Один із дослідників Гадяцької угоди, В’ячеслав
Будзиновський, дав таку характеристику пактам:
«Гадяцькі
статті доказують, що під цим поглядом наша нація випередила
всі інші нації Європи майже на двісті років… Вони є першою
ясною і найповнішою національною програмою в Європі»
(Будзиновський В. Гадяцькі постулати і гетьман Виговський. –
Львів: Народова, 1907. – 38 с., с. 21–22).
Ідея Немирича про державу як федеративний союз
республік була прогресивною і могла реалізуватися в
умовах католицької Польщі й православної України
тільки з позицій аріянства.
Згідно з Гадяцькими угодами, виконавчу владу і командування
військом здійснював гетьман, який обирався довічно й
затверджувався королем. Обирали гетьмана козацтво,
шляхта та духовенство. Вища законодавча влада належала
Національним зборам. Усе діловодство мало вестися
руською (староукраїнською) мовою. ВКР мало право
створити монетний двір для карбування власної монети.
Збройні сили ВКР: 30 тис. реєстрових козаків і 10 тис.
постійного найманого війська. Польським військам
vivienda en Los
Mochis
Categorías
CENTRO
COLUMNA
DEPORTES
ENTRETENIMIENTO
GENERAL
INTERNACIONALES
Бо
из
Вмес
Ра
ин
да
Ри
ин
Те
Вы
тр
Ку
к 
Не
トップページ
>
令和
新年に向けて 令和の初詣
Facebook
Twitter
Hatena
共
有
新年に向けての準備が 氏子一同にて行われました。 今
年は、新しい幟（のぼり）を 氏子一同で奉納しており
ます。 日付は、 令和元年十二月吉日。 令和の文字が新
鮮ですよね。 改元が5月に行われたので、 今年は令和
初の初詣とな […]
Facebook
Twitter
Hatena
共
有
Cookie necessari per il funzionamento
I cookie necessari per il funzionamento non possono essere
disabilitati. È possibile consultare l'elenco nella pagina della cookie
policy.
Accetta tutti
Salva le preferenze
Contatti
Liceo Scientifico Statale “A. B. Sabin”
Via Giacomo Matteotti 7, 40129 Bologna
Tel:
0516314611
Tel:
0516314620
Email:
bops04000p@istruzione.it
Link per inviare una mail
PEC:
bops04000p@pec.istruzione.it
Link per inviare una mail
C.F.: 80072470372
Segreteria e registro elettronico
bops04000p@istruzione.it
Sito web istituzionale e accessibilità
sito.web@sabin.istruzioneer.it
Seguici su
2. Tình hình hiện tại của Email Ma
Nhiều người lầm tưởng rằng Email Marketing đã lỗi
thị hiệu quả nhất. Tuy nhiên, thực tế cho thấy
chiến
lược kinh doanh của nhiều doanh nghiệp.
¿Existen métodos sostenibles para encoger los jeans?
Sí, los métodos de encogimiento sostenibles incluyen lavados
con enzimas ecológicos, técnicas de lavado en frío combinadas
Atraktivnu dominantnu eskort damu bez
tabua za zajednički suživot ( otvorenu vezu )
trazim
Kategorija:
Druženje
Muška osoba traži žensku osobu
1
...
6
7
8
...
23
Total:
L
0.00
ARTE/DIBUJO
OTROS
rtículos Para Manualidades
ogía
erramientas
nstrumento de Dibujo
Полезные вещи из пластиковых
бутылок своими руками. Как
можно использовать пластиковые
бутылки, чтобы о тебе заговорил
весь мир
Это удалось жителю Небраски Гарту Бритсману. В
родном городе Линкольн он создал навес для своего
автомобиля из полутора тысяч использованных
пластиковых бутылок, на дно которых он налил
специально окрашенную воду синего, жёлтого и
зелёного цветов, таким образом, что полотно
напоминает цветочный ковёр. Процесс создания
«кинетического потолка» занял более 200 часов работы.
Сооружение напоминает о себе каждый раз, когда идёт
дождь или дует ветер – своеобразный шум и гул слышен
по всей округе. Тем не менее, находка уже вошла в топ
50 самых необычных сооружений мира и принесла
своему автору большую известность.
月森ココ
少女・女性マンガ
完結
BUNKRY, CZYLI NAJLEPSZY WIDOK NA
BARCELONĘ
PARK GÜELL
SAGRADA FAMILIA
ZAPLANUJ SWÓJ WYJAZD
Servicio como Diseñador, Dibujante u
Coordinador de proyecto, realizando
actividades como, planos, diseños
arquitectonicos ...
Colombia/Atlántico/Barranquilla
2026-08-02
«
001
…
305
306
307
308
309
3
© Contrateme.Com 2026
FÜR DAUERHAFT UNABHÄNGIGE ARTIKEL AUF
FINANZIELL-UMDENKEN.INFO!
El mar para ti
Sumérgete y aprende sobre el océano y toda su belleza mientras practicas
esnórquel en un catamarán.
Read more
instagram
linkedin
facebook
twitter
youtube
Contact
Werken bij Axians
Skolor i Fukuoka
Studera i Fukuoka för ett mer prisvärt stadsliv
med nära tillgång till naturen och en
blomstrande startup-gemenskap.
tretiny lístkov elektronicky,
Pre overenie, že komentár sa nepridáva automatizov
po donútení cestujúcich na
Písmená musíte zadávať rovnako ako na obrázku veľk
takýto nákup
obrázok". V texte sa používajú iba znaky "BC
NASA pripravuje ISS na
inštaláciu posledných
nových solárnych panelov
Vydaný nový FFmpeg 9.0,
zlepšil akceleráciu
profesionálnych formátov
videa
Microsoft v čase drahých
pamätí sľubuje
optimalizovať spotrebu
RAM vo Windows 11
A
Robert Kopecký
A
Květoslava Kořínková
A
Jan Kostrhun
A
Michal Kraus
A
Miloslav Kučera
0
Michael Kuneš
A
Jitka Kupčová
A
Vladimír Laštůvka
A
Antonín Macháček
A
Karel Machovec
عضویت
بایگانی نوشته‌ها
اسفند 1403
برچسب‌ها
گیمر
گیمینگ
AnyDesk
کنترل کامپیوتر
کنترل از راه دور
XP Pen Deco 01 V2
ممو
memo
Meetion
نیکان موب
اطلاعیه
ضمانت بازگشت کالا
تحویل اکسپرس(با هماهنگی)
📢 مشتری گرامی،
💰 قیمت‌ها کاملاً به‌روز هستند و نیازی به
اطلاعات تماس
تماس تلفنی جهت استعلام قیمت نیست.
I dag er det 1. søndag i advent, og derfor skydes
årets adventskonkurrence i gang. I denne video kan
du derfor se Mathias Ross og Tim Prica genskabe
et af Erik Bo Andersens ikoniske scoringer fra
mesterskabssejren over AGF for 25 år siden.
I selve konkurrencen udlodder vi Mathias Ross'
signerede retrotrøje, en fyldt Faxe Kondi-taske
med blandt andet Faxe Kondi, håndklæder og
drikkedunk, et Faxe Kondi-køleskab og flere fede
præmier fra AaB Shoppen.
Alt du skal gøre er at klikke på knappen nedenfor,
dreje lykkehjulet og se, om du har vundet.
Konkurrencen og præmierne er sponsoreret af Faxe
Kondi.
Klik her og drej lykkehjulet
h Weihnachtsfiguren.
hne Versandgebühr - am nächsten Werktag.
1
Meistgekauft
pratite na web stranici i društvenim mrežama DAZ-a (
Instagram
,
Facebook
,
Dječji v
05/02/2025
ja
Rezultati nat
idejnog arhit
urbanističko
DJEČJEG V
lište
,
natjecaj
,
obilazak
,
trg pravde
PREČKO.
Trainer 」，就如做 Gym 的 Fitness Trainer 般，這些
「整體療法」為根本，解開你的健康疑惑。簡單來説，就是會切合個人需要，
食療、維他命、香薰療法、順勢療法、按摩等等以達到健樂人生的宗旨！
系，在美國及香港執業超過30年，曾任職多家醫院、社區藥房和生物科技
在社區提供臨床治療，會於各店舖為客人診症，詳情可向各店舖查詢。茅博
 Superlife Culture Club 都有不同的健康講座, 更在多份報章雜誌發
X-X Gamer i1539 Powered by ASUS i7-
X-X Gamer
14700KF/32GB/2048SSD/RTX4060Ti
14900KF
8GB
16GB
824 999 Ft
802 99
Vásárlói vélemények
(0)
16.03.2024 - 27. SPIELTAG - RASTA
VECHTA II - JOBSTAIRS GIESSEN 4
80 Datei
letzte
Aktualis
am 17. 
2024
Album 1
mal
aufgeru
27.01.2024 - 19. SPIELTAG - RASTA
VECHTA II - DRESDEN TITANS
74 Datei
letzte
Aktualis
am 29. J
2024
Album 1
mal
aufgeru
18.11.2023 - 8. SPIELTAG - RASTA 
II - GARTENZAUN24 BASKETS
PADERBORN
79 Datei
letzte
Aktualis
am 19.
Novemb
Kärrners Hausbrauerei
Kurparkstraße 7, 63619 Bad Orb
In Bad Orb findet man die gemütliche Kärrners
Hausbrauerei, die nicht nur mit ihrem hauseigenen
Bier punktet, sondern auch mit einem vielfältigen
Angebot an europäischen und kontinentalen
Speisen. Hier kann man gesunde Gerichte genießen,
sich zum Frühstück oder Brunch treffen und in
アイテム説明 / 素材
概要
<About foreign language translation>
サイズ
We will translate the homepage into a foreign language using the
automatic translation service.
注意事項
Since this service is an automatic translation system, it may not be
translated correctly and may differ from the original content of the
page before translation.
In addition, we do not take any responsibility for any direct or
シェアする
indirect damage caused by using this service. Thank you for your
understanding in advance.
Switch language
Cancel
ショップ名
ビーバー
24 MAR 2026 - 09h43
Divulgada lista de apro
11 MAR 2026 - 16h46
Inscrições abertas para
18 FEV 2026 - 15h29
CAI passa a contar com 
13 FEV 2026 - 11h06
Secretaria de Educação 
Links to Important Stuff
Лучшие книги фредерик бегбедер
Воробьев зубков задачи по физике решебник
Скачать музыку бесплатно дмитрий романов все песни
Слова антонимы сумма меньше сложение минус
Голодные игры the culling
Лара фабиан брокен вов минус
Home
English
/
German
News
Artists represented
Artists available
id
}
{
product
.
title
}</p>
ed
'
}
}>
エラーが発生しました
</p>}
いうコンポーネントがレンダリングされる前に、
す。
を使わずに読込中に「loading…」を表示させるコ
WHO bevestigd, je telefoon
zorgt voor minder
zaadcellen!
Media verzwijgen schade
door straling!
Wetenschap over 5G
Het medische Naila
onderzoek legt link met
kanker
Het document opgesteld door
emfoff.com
::::::
**EXERCISE DESCRIPTION**
The expected output is exactly the lines of the listing above between the line holding "Písmená musíte zadávať" and the line holding "signerede retrotrøje, en", inclusive.

**RESPONSE BELOW**
Písmená musíte zadávať rovnako ako na obrázku veľk
takýto nákup
obrázok". V texte sa používajú iba znaky "BC
NASA pripravuje ISS na
inštaláciu posledných
nových solárnych panelov
Vydaný nový FFmpeg 9.0,
zlepšil akceleráciu
profesionálnych formátov
videa
Microsoft v čase drahých
pamätí sľubuje
optimalizovať spotrebu
RAM vo Windows 11
A
Robert Kopecký
A
Květoslava Kořínková
A
Jan Kostrhun
A
Michal Kraus
A
Miloslav Kučera
0
Michael Kuneš
A
Jitka Kupčová
A
Vladimír Laštůvka
A
Antonín Macháček
A
Karel Machovec
عضویت
بایگانی نوشته‌ها
اسفند 1403
برچسب‌ها
گیمر
گیمینگ
AnyDesk
کنترل کامپیوتر
کنترل از راه دور
XP Pen Deco 01 V2
ممو
memo
Meetion
نیکان موب
اطلاعیه
ضمانت بازگشت کالا
تحویل اکسپرس(با هماهنگی)
📢 مشتری گرامی،
💰 قیمت‌ها کاملاً به‌روز هستند و نیازی به
اطلاعات تماس
تماس تلفنی جهت استعلام قیمت نیست.
I dag er det 1. søndag i advent, og derfor skydes
årets adventskonkurrence i gang. I denne video kan
du derfor se Mathias Ross og Tim Prica genskabe
et af Erik Bo Andersens ikoniske scoringer fra
mesterskabssejren over AGF for 25 år siden.
I selve konkurrencen udlodder vi Mathias Ross'
signerede retrotrøje, en fyldt Faxe Kondi-taske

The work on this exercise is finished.